The problem: Copy, from the entries below, each line where the word "partie" can be found.

Data extracted from a collection:
++++

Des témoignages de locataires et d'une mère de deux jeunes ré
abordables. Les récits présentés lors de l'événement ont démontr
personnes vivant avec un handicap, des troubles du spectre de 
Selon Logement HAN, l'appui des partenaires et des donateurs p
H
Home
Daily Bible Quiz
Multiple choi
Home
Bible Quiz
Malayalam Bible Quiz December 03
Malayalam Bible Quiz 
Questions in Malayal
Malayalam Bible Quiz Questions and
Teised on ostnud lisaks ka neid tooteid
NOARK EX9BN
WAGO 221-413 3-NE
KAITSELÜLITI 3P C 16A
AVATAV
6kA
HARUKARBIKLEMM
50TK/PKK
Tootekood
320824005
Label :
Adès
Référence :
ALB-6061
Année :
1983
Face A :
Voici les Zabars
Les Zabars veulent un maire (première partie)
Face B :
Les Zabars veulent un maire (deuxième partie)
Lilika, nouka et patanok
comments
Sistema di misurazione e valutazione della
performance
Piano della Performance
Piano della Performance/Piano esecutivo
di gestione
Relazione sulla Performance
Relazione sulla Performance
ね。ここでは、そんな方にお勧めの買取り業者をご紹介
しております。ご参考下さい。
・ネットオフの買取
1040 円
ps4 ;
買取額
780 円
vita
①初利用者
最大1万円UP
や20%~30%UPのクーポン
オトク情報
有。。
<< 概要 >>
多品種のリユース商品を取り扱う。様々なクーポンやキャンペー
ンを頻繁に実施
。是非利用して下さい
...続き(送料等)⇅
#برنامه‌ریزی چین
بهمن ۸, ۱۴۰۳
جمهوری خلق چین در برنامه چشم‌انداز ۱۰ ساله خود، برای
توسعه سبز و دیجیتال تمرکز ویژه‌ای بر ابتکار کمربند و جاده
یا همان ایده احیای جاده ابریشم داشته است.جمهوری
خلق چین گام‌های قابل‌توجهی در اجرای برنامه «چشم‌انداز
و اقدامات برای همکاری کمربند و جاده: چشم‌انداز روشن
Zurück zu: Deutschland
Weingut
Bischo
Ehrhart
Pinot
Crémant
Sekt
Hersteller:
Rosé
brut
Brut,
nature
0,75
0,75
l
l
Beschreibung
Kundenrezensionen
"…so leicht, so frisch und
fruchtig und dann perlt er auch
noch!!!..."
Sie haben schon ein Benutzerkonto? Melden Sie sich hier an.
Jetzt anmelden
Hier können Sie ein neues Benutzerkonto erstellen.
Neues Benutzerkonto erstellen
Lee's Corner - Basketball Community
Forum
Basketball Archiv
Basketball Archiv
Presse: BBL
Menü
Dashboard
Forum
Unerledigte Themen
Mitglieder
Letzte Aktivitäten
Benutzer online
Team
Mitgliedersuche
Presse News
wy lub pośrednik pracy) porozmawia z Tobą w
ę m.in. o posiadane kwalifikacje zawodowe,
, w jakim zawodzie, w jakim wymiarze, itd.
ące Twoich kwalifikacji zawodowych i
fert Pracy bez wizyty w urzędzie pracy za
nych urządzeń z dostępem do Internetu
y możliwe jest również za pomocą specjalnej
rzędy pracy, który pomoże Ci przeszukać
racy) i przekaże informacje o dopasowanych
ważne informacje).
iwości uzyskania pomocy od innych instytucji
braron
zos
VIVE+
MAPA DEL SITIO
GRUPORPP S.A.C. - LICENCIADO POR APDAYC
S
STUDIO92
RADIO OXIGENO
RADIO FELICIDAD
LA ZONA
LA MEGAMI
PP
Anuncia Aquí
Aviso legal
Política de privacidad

++++

Result:
Les Zabars veulent un maire (première partie)
Les Zabars veulent un maire (deuxième partie)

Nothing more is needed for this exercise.